Ugarit was swept from the historical scene in about 1200 B.C., when the Sea Peoples overran the area. The city is mentioned in Egyptian historical inscriptions, in the Amarna Tablets (Akkadian), and in Hittite records. Its relations with Egypt were quite close during the Twelfth Dynasty and again in the time of Ramses II. Ugarit was at its peak of its prosperity in the fifteenth-fourteenth centuries B.C. but was destroyed by an earthquake in the mid-fourteenth century (1450 B.C-1195 B.C.). This occurred during the period of the Exodus.
Many significant finds, the most striking was that of a scribal school and library of clay tablets, adjoining the large temple of Baal and dating from the Amarna Age. A majority of the tablets (from the high priest’s library) were written in an unknown cuneiform script, with an alphabet of some thirty signs, which was eventually deciphered and called Ugaritic, and found to be of the Semitic family and closely related to Hebrew.

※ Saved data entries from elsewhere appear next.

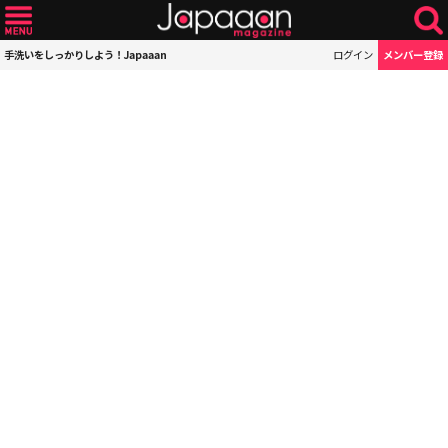
手洗いをしっかりしよう！Japaaan
ログイン
メンバー登録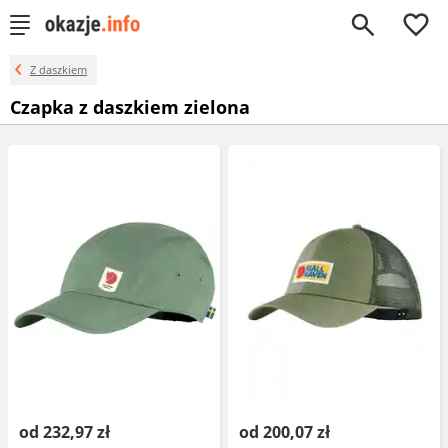
0
Z daszkiem
Czapka z daszkiem zielona
od 232,97 zł
od 200,07 zł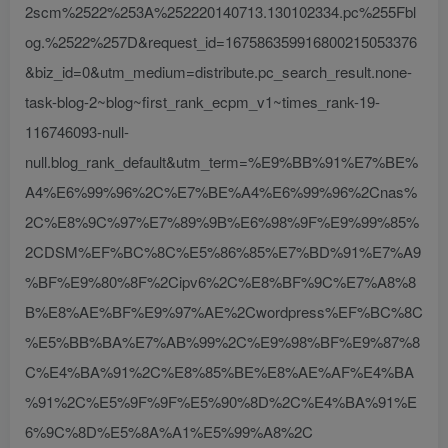
2scm%2522%253A%252220140713.130102334.pc%255Fbl
og.%2522%257D&request_id=167586359916800215053376
&biz_id=0&utm_medium=distribute.pc_search_result.none-
task-blog-2~blog~first_rank_ecpm_v1~times_rank-19-
116746093-null-
null.blog_rank_default&utm_term=%E9%BB%91%E7%BE%
A4%E6%99%96%2C%E7%BE%A4%E6%99%96%2Cnas%
2C%E8%9C%97%E7%89%9B%E6%98%9F%E9%99%85%
2CDSM%EF%BC%8C%E5%86%85%E7%BD%91%E7%A9
%BF%E9%80%8F%2Cipv6%2C%E8%BF%9C%E7%A8%8
B%E8%AE%BF%E9%97%AE%2Cwordpress%EF%BC%8C
%E5%BB%BA%E7%AB%99%2C%E9%98%BF%E9%87%8
C%E4%BA%91%2C%E8%85%BE%E8%AE%AF%E4%BA
%91%2C%E5%9F%9F%E5%90%8D%2C%E4%BA%91%E
6%9C%8D%E5%8A%A1%E5%99%A8%2C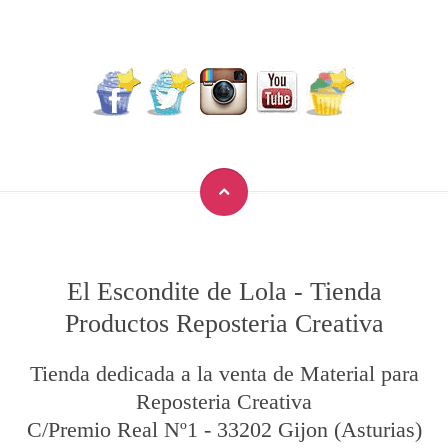
El Escondite de Lola
-
Tienda
Productos Reposteria Creativa
Tienda dedicada a la venta de Material para
Reposteria Creativa
C/Premio Real Nº1
-
33202
Gijon
(Asturias)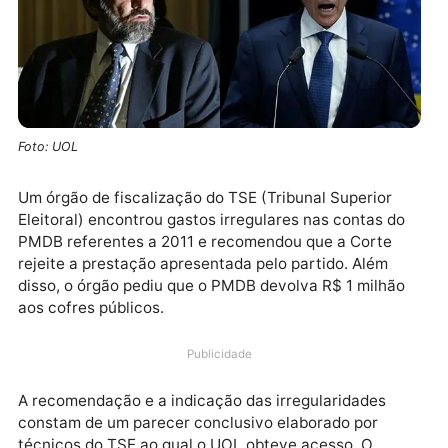
Foto: UOL
Um órgão de fiscalização do TSE (Tribunal Superior
Eleitoral) encontrou gastos irregulares nas contas d
PMDB referentes a 2011 e recomendou que a Corte
rejeite a prestação apresentada pelo partido. Além
disso, o órgão pediu que o PMDB devolva R$ 1 milhã
aos cofres públicos.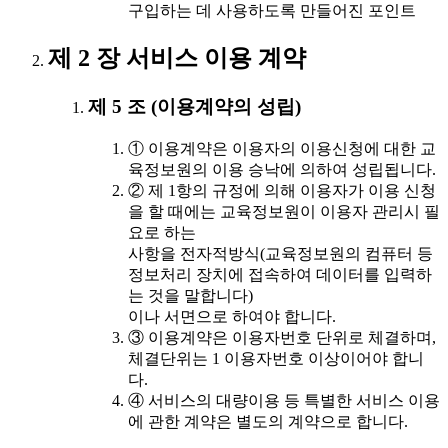
구입하는 데 사용하도록 만들어진 포인트
제 2 장 서비스 이용 계약
제 5 조 (이용계약의 성립)
① 이용계약은 이용자의 이용신청에 대한 교
육정보원의 이용 승낙에 의하여 성립됩니다.
② 제 1항의 규정에 의해 이용자가 이용 신청
을 할 때에는 교육정보원이 이용자 관리시 필
요로 하는
사항을 전자적방식(교육정보원의 컴퓨터 등
정보처리 장치에 접속하여 데이터를 입력하
는 것을 말합니다)
이나 서면으로 하여야 합니다.
③ 이용계약은 이용자번호 단위로 체결하며,
체결단위는 1 이용자번호 이상이어야 합니
다.
④ 서비스의 대량이용 등 특별한 서비스 이용
에 관한 계약은 별도의 계약으로 합니다.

Originally the claim was that ancient Ugarit’s tablets contained a script of only twenty-seven different characters. This proved to be archaic Hebrew, dated about 1400 B.C., hence one of the earliest alphabetic writings yet known. As you can see below are thirty characters, all of them consonantal, except that three of them indicate the type of vowel occurring after aleph, whether a, i [or, e], or u. The language was in both Babylonian cuneiform and an unknown cuneiform script, which turned out to be alphabetic, with no syllable signs, ideograms or determinatives. Several copies of a 30-character alphabet were found representing twenty seven consonants and three vowels.